- Information supplied:
++++++
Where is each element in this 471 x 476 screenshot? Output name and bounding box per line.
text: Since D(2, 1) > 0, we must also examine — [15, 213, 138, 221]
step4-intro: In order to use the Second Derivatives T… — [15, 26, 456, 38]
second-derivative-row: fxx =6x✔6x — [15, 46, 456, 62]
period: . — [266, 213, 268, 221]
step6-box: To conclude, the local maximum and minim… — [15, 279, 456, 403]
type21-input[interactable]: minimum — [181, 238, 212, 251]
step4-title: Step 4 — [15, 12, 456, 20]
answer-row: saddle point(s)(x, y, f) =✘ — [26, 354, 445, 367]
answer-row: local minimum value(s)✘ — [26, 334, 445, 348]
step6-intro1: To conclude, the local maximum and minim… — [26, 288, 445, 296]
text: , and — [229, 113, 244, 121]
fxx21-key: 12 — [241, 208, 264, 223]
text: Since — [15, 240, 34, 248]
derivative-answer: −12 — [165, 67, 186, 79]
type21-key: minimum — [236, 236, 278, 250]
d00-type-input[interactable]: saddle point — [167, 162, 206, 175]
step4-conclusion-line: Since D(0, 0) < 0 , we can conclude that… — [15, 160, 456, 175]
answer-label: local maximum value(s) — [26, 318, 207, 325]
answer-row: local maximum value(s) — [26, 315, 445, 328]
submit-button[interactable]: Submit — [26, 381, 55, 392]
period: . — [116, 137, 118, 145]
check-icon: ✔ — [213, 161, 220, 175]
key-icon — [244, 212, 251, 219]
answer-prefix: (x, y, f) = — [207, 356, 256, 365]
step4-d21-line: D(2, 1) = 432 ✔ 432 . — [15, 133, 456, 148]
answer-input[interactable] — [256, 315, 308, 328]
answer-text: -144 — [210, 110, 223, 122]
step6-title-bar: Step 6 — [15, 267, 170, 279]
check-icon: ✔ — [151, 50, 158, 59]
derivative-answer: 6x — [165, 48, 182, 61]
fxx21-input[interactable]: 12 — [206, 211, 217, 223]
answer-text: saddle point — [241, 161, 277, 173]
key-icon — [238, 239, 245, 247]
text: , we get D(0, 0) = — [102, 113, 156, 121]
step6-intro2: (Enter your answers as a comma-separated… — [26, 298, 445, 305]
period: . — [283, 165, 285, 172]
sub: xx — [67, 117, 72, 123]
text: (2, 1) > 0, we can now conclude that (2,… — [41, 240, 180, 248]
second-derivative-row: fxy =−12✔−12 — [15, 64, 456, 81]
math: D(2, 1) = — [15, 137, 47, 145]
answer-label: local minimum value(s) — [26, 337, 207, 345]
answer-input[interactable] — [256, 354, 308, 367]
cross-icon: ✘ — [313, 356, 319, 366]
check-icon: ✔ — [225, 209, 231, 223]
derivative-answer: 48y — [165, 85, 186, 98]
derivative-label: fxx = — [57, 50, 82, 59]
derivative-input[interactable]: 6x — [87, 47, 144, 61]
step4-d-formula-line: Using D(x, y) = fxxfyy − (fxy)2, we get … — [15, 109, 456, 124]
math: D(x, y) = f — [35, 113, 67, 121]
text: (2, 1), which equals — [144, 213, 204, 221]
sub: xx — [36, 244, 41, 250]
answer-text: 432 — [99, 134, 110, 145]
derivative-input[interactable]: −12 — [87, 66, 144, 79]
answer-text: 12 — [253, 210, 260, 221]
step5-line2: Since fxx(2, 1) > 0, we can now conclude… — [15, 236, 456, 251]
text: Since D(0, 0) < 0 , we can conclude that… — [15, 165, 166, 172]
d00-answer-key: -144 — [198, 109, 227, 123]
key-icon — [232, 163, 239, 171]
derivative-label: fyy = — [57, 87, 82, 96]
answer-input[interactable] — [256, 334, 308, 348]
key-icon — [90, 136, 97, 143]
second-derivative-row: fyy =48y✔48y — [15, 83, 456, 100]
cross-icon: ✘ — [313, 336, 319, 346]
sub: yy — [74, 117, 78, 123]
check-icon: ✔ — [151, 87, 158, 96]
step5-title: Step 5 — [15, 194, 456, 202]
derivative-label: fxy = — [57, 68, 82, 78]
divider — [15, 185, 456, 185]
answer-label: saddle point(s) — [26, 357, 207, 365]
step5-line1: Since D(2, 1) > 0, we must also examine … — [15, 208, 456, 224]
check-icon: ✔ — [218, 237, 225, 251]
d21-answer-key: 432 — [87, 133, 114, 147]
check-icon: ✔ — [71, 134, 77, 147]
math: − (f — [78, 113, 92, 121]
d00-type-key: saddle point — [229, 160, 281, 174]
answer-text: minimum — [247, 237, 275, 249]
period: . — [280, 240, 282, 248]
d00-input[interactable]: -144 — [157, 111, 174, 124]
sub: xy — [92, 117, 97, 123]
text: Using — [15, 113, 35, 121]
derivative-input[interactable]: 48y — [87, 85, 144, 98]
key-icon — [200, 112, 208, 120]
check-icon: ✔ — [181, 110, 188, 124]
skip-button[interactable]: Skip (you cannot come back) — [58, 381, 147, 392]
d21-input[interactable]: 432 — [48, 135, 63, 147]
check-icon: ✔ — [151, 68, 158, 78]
++++++
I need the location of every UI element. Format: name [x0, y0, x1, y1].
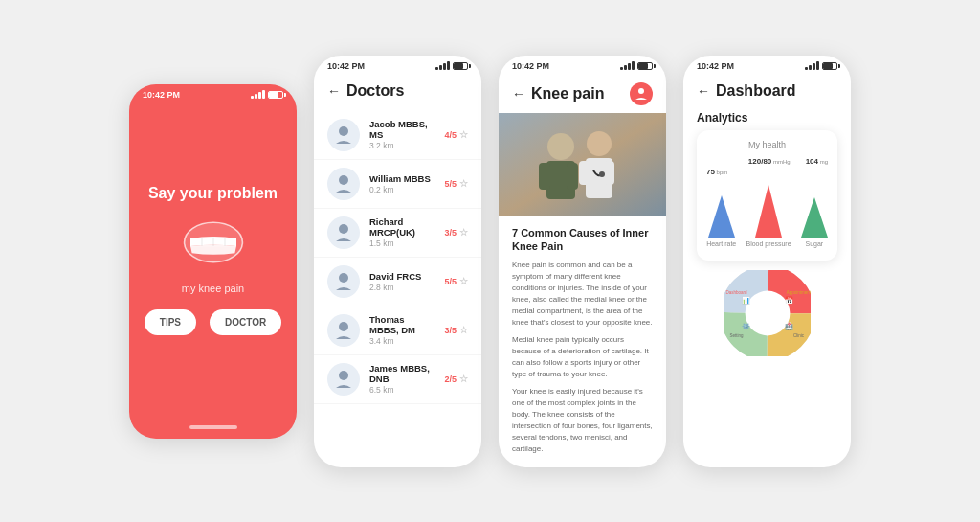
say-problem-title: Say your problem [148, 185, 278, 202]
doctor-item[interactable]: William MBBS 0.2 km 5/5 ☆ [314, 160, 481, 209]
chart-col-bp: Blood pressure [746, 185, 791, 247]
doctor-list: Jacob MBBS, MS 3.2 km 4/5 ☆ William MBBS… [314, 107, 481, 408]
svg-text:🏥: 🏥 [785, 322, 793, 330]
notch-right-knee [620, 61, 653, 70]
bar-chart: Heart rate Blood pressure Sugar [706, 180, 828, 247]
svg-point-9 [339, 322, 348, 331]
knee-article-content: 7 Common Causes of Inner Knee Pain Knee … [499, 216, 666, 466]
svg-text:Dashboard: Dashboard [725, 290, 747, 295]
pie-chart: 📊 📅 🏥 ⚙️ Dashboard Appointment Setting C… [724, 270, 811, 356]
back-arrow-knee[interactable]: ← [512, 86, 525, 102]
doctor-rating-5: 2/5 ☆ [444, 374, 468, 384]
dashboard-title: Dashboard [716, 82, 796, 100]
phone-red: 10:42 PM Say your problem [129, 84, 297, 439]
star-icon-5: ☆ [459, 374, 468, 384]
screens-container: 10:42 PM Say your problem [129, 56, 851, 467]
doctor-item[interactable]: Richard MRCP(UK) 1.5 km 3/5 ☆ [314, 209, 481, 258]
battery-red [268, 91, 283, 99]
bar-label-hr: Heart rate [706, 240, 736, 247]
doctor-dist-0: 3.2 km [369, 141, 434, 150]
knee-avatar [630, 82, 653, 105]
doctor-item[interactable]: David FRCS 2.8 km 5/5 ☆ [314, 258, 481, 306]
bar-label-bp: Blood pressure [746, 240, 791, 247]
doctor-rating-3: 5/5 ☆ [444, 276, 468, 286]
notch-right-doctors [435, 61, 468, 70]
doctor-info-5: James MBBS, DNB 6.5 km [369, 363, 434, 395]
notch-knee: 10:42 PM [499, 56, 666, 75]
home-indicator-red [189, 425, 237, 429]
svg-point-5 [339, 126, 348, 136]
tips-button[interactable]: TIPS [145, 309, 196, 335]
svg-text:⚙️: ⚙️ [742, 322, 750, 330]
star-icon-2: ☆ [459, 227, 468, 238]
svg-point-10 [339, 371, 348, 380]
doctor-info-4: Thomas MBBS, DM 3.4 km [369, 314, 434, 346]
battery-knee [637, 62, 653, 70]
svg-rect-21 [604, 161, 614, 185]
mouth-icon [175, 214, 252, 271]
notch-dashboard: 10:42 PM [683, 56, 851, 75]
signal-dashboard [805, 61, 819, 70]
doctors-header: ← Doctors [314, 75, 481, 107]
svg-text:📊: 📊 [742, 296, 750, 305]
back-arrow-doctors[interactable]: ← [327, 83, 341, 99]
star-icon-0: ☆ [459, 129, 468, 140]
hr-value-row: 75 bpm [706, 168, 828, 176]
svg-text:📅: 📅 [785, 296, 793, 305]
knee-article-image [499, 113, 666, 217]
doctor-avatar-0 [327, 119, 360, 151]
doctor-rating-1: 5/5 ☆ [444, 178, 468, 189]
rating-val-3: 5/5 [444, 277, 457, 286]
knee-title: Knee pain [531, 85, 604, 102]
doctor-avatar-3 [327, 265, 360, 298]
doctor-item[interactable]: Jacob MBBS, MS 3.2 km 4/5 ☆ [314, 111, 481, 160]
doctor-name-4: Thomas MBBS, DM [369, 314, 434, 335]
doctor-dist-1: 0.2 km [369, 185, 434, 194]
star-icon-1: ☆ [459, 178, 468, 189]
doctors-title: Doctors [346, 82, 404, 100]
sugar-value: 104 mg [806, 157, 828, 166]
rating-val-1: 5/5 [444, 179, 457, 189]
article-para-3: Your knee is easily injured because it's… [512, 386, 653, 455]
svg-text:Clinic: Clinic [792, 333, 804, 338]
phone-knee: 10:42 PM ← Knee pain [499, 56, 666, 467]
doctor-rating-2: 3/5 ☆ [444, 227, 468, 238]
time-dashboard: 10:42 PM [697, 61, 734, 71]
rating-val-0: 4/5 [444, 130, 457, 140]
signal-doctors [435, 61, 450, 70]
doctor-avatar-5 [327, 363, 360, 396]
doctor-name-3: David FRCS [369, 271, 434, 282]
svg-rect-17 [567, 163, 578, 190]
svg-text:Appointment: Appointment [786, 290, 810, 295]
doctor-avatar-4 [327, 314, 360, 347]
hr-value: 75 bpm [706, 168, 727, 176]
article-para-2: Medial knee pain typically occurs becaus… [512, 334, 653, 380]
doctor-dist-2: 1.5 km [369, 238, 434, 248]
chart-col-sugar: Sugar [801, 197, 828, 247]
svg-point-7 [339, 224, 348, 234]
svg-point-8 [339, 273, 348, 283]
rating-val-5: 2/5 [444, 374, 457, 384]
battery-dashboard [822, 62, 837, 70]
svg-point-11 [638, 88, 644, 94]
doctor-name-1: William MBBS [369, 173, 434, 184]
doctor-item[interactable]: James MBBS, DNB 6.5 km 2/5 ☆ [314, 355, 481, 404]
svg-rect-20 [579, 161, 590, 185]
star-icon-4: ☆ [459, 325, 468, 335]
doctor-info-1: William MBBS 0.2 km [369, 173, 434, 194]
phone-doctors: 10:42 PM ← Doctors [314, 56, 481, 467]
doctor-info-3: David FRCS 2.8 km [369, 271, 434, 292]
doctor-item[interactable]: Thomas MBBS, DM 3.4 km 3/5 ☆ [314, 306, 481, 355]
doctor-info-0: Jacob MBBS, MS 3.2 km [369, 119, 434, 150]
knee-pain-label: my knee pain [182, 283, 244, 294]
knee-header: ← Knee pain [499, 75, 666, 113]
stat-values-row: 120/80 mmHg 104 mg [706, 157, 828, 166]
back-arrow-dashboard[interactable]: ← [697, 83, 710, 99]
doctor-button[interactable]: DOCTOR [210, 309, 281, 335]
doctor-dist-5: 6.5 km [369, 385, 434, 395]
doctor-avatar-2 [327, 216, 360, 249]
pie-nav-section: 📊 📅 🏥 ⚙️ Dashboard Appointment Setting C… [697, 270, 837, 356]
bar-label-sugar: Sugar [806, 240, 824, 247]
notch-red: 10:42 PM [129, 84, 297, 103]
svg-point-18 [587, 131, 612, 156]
++++++
- How to complete this task: Please report only the count of lines in the entries above where the word "name" appears.

- Finished exercise: 5